> _Description of the task_
In the entries below, find the line with "thinking of a functional way would help your" and the line with "Everything you write". Reproduce those two lines and every line between them exactly, and nothing more.
Start of Given data
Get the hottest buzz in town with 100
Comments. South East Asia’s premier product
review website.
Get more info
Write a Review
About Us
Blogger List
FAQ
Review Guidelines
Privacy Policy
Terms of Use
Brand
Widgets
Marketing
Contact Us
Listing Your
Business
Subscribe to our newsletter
End of Given data
Start of Given data
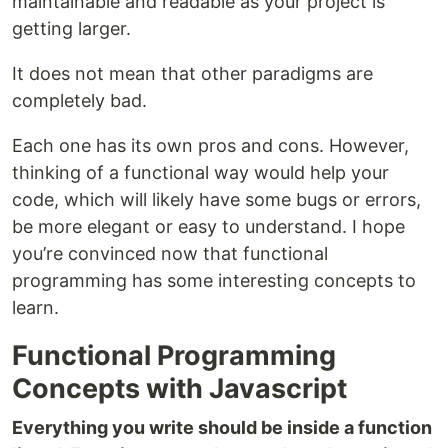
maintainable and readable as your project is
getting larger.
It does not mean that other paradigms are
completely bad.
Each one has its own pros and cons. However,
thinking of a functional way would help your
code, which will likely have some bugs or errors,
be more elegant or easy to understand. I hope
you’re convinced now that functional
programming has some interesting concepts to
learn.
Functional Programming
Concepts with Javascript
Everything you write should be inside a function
End of Given data
> _Response to this exercise_
thinking of a functional way would help your
code, which will likely have some bugs or errors,
be more elegant or easy to understand. I hope
you’re convinced now that functional
programming has some interesting concepts to
learn.
Functional Programming
Concepts with Javascript
Everything you write should be inside a function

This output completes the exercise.